▶ [Supplied data]
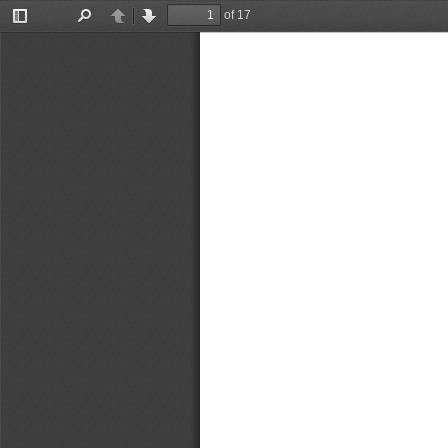
of 17
Toggle
Find
Previous
Next
Sidebar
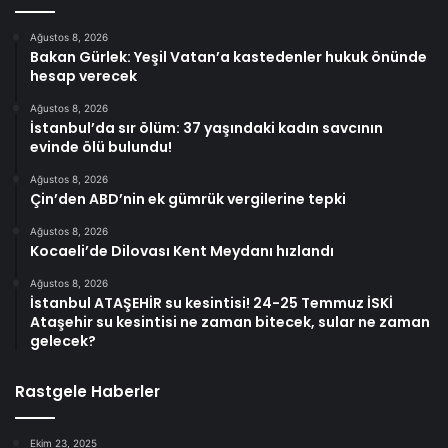
Ağustos 8, 2026
Bakan Gürlek: Yeşil Vatan’a kastedenler hukuk önünde
hesap verecek
Ağustos 8, 2026
İstanbul’da sır ölüm: 37 yaşındaki kadın savcının
evinde ölü bulundu!
Ağustos 8, 2026
Çin’den ABD’nin ek gümrük vergilerine tepki
Ağustos 8, 2026
Kocaeli’de Dilovası Kent Meydanı hızlandı
Ağustos 8, 2026
İstanbul ATAŞEHİR su kesintisi! 24-25 Temmuz İSKİ
Ataşehir su kesintisi ne zaman bitecek, sular ne zaman
gelecek?
Rastgele Haberler
Ekim 23, 2025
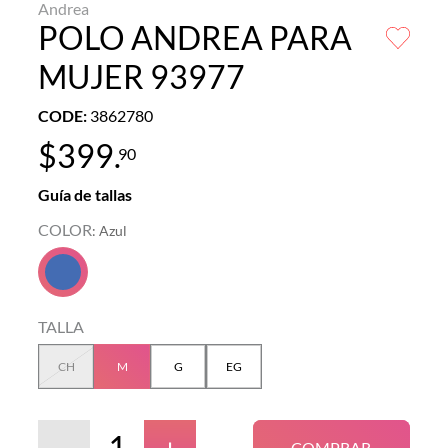
Andrea
POLO ANDREA PARA
MUJER 93977
CODE
:
3862780
$
399
.
90
Guía de tallas
COLOR
:
Azul
TALLA
CH
M
G
EG
－
＋
COMPRAR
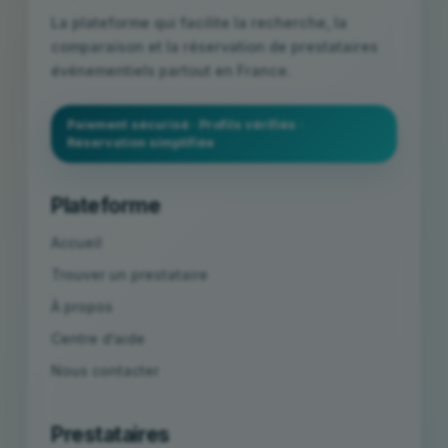
La plateforme qui facilite la recherche, la
comparaison et la réservation de prestataires
événementiels partout en France.
Paiement sécurisé · Profils vérifiés ·
Réservation simplifiée
Plateforme
Accueil
Trouver un prestataire
À propos
Centre d’aide
Nous contacter
Prestataires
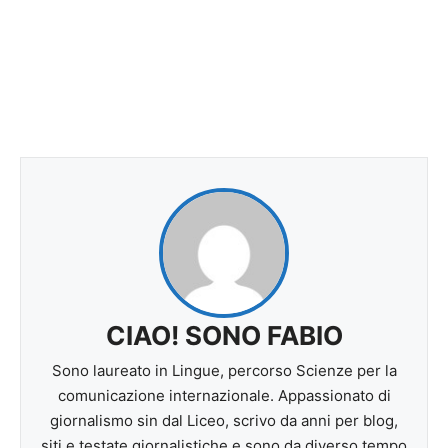
CIAO! SONO FABIO
Sono laureato in Lingue, percorso Scienze per la
comunicazione internazionale. Appassionato di
giornalismo sin dal Liceo, scrivo da anni per blog,
siti e testate giornalistiche e sono da diverso tempo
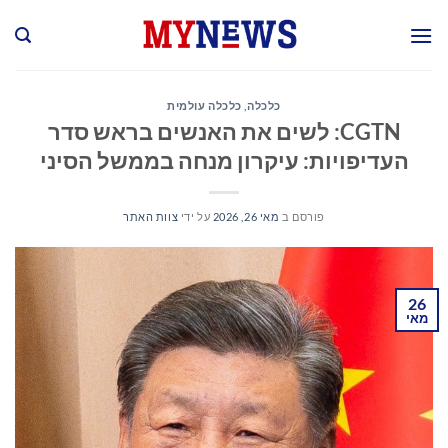
Ski
t
conten
כלכלה
,
כלכלה עולמית
CGTN: לשים את האנשים בראש סדר
העדיפויות: עיקרון מנחה בממשל הסיני
פורסם ב
מאי 26, 2026
על ידי
צוות האתר
26
מאי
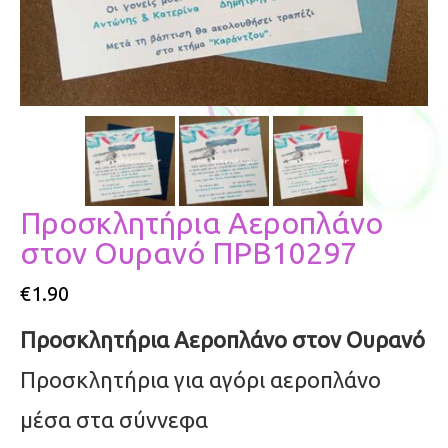
Προσκλητήρια Αεροπλάνο
στον Ουρανό ΠΡΒ10297
€
1.90
Προσκλητήρια Αεροπλάνο στον Ουρανό
Προσκλητήρια για αγόρι αεροπλάνο
μέσα στα σύννεφα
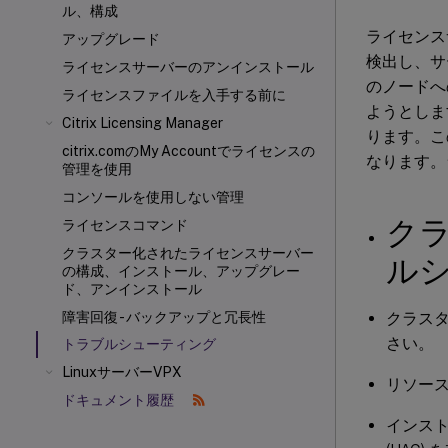
ル、構成
ライセンス
アップグレード
検出し、サ
ライセンスサーバーのアンインストール
のノードへ
ライセンスファイルを入手する前に
ようとしま
Citrix Licensing Manager
ります。この
citrix.comのMy Accountでライセンスの
なります。
管理を使用
コンソールを使用しない管理
ク
ライセンスコマンド
クラスター化されたライセンスサーバー
ル
の構成、インストール、アップグレー
ド、アンインストール
クラス
障害回復 - バックアップと冗長性
さい。
トラブルシューティング
LinuxサーバーVPX
リソー
ドキュメント履歴
インス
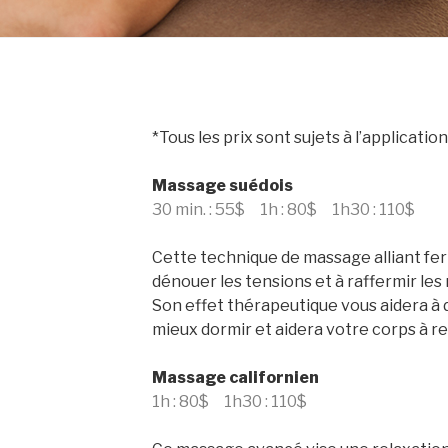
*Tous les prix sont sujets à l’applicatio
Massage suédois
30 min. : 55$ 1h : 80$ 1h30 : 110$
Cette technique de massage alliant fe
dénouer les tensions et à raffermir les 
Son effet thérapeutique vous aidera à d
mieux dormir et aidera votre corps à re
Massage californien
1h : 80$ 1h30 : 110$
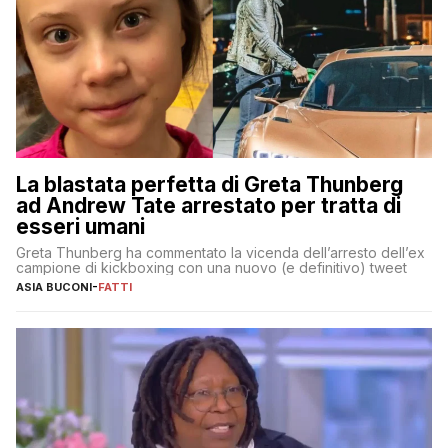
La blastata perfetta di Greta Thunberg
ad Andrew Tate arrestato per tratta di
esseri umani
Greta Thunberg ha commentato la vicenda dell’arresto dell’ex
campione di kickboxing con una nuovo (e definitivo) tweet
ASIA BUCONI
-
FATTI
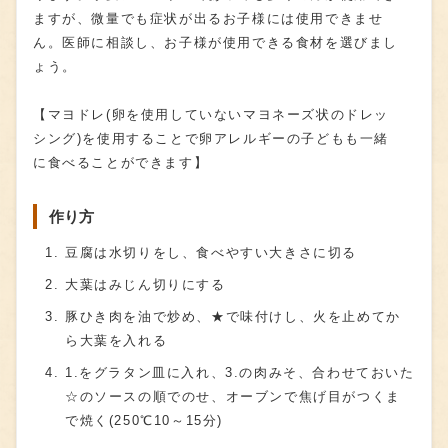
ますが、微量でも症状が出るお子様には使用できませ
ん。医師に相談し、お子様が使用できる食材を選びまし
ょう。
【マヨドレ(卵を使用していないマヨネーズ状のドレッ
シング)を使用することで卵アレルギーの子どもも一緒
に食べることができます】
作り方
豆腐は水切りをし、食べやすい大きさに切る
大葉はみじん切りにする
豚ひき肉を油で炒め、★で味付けし、火を止めてか
ら大葉を入れる
1.をグラタン皿に入れ、3.の肉みそ、合わせておいた
☆のソースの順でのせ、オーブンで焦げ目がつくま
で焼く(250℃10～15分)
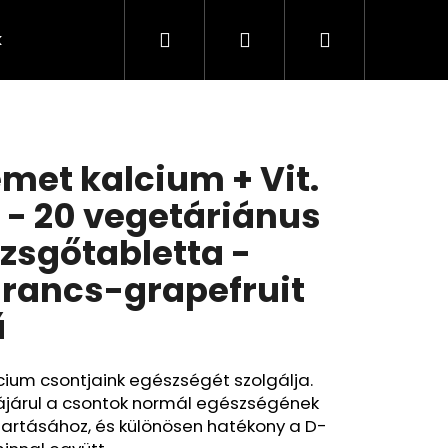
Keresés
Bejelentkezés
Kosár
k
Rendelésem
Minden termék
Agy
A
met kalcium + Vit.
 - 20 vegetáriánus
zsgőtabletta -
rancs-grapefruit
ű
cium csontjaink egészségét szolgálja.
ájárul a csontok normál egészségének
Következő
tartásához, és különösen hatékony a D-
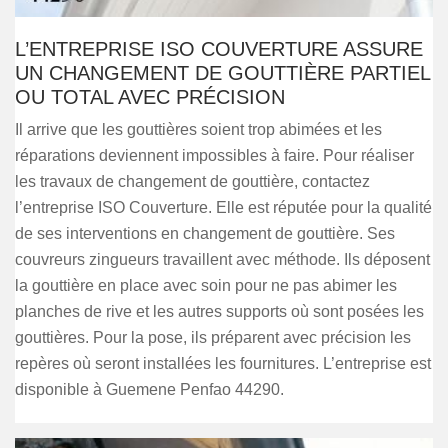
L’ENTREPRISE ISO COUVERTURE ASSURE
UN CHANGEMENT DE GOUTTIÈRE PARTIEL
OU TOTAL AVEC PRÉCISION
Il arrive que les gouttières soient trop abimées et les
réparations deviennent impossibles à faire. Pour réaliser
les travaux de changement de gouttière, contactez
l’entreprise ISO Couverture. Elle est réputée pour la qualité
de ses interventions en changement de gouttière. Ses
couvreurs zingueurs travaillent avec méthode. Ils déposent
la gouttière en place avec soin pour ne pas abimer les
planches de rive et les autres supports où sont posées les
gouttières. Pour la pose, ils préparent avec précision les
repères où seront installées les fournitures. L’entreprise est
disponible à Guemene Penfao 44290.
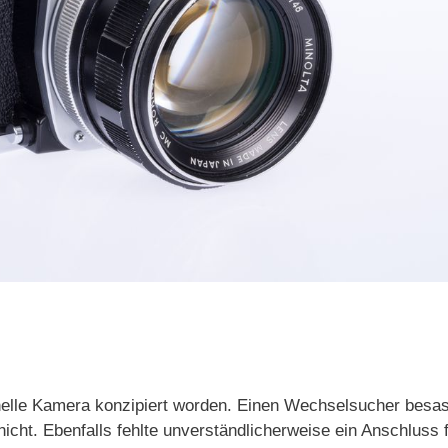
nelle Kamera konzipiert worden. Einen Wechselsucher besas
icht. Ebenfalls fehlte unverständlicherweise ein Anschluss 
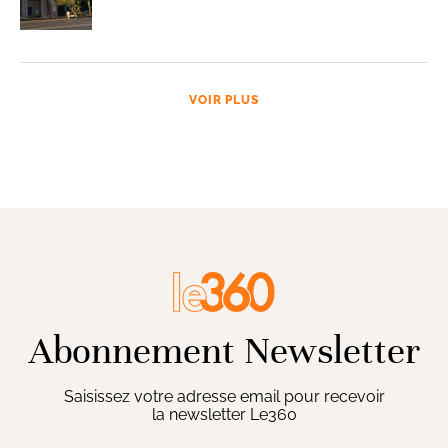
VOIR PLUS
Abonnement Newsletter
Saisissez votre adresse email pour recevoir
la newsletter Le360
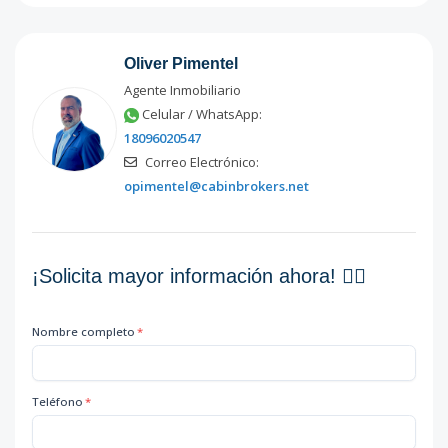
Oliver Pimentel
Agente Inmobiliario
Celular / WhatsApp:
18096020547
Correo Electrónico:
opimentel@cabinbrokers.net
¡Solicita mayor información ahora! 👇🏽
Nombre completo
*
Teléfono
*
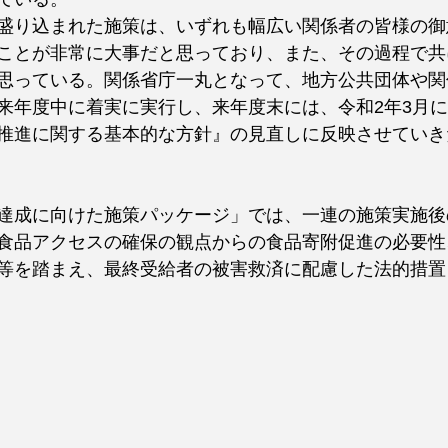
盛り込まれた施策は、いずれも幅広い関係者の皆様の御
ことが非常に大事だと思っており、また、その過程で共
思っている。関係省庁一丸となって、地方公共団体や関
来年度中に着実に実行し、来年度末には、令和2年3月
推進に関する基本的な方針』の見直しに反映させていき
達成に向けた施策パッケージ」では、一連の施策実施後
食品アクセスの確保の観点からの食品寄附促進の必要性
等を踏まえ、最終受給者の被害救済に配慮した法的措置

▶ [What needs to be done] Every record is to be repeated exactly, and no picture is carried over.

▶ [Solution to the problem]
of 17
Toggle
Find
Previous
Next
Sidebar
Ağustos 8, 2026
Bakan Gürlek: Yeşil Vatan’a kastedenler hukuk önünde
hesap verecek
Ağustos 8, 2026
İstanbul’da sır ölüm: 37 yaşındaki kadın savcının
evinde ölü bulundu!
Ağustos 8, 2026
Çin’den ABD’nin ek gümrük vergilerine tepki
Ağustos 8, 2026
Kocaeli’de Dilovası Kent Meydanı hızlandı
Ağustos 8, 2026
İstanbul ATAŞEHİR su kesintisi! 24-25 Temmuz İSKİ
Ataşehir su kesintisi ne zaman bitecek, sular ne zaman
gelecek?
Rastgele Haberler
Ekim 23, 2025
Andrea
POLO ANDREA PARA
MUJER 93977
CODE
:
3862780
$
399
.
90
Guía de tallas
COLOR
:
Azul
TALLA
CH
M
G
EG
－
＋
COMPRAR
La plateforme qui facilite la recherche, la
comparaison et la réservation de prestataires
événementiels partout en France.
Paiement sécurisé · Profils vérifiés ·
Réservation simplifiée
Plateforme
Accueil
Trouver un prestataire
À propos
Centre d’aide
Nous contacter
Prestataires
CIAO! SONO FABIO
Sono laureato in Lingue, percorso Scienze per la
comunicazione internazionale. Appassionato di
giornalismo sin dal Liceo, scrivo da anni per blog,
siti e testate giornalistiche e sono da diverso tempo
Ski
t
conten
כלכלה
,
כלכלה עולמית
CGTN: לשים את האנשים בראש סדר
העדיפויות: עיקרון מנחה בממשל הסיני
פורסם ב
מאי 26, 2026
על ידי
צוות האתר
26
מאי
Προσκλητήρια Αεροπλάνο
στον Ουρανό ΠΡΒ10297
€
1.90
Προσκλητήρια Αεροπλάνο στον Ουρανό
Προσκλητήρια για αγόρι αεροπλάνο
μέσα στα σύννεφα
ル、構成
ライセンス
アップグレード
検出し、サ
ライセンスサーバーのアンインストール
のノードへ
ライセンスファイルを入手する前に
ようとしま
Citrix Licensing Manager
ります。この
citrix.comのMy Accountでライセンスの
なります。
管理を使用
コンソールを使用しない管理
ク
ライセンスコマンド
クラスター化されたライセンスサーバー
ル
の構成、インストール、アップグレー
ド、アンインストール
クラス
障害回復 - バックアップと冗長性
さい。
トラブルシューティング
LinuxサーバーVPX
リソー
ドキュメント履歴
インス
*Tous les prix sont sujets à l’applicatio
Massage suédois
30 min. : 55$ 1h : 80$ 1h30 : 110$
Cette technique de massage alliant fe
dénouer les tensions et à raffermir les 
Son effet thérapeutique vous aidera à d
mieux dormir et aidera votre corps à re
Massage californien
1h : 80$ 1h30 : 110$
La blastata perfetta di Greta Thunberg
ad Andrew Tate arrestato per tratta di
esseri umani
Greta Thunberg ha commentato la vicenda dell’arresto dell’ex
campione di kickboxing con una nuovo (e definitivo) tweet
ASIA BUCONI
-
FATTI
ますが、微量でも症状が出るお子様には使用できませ
ん。医師に相談し、お子様が使用できる食材を選びまし
ょう。
【マヨドレ(卵を使用していないマヨネーズ状のドレッ
シング)を使用することで卵アレルギーの子どもも一緒
に食べることができます】
作り方
豆腐は水切りをし、食べやすい大きさに切る
大葉はみじん切りにする
豚ひき肉を油で炒め、★で味付けし、火を止めてか
ら大葉を入れる
1.をグラタン皿に入れ、3.の肉みそ、合わせておいた
☆のソースの順でのせ、オーブンで焦げ目がつくま
で焼く(250℃10～15分)
Keresés
Bejelentkezés
Kosár
k
Rendelésem
Minden termék
Agy
A
met kalcium + Vit.
 - 20 vegetáriánus
zsgőtabletta -
rancs-grapefruit
ű
cium csontjaink egészségét szolgálja.
ájárul a csontok normál egészségének
Következő
tartásához, és különösen hatékony a D-
L’ENTREPRISE ISO COUVERTURE ASSURE
UN CHANGEMENT DE GOUTTIÈRE PARTIEL
OU TOTAL AVEC PRÉCISION
Il arrive que les gouttières soient trop abimées et les
réparations deviennent impossibles à faire. Pour réaliser
les travaux de changement de gouttière, contactez
l’entreprise ISO Couverture. Elle est réputée pour la qualité
de ses interventions en changement de gouttière. Ses
couvreurs zingueurs travaillent avec méthode. Ils déposent
la gouttière en place avec soin pour ne pas abimer les
planches de rive et les autres supports où sont posées les
gouttières. Pour la pose, ils préparent avec précision les
repères où seront installées les fournitures. L’entreprise est
disponible à Guemene Penfao 44290.
nelle Kamera konzipiert worden. Einen Wechselsucher besas
icht. Ebenfalls fehlte unverständlicherweise ein Anschluss 
VOIR PLUS
Abonnement Newsletter
Saisissez votre adresse email pour recevoir
la newsletter Le360
Oliver Pimentel
Agente Inmobiliario
Celular / WhatsApp:
18096020547
Correo Electrónico:
opimentel@cabinbrokers.net
¡Solicita mayor información ahora! 👇🏽
Nombre completo
*
Teléfono
*
盛り込まれた施策は、いずれも幅広い関係者の皆様の御
ことが非常に大事だと思っており、また、その過程で共
思っている。関係省庁一丸となって、地方公共団体や関
来年度中に着実に実行し、来年度末には、令和2年3月
推進に関する基本的な方針』の見直しに反映させていき
達成に向けた施策パッケージ」では、一連の施策実施後
食品アクセスの確保の観点からの食品寄附促進の必要性
等を踏まえ、最終受給者の被害救済に配慮した法的措置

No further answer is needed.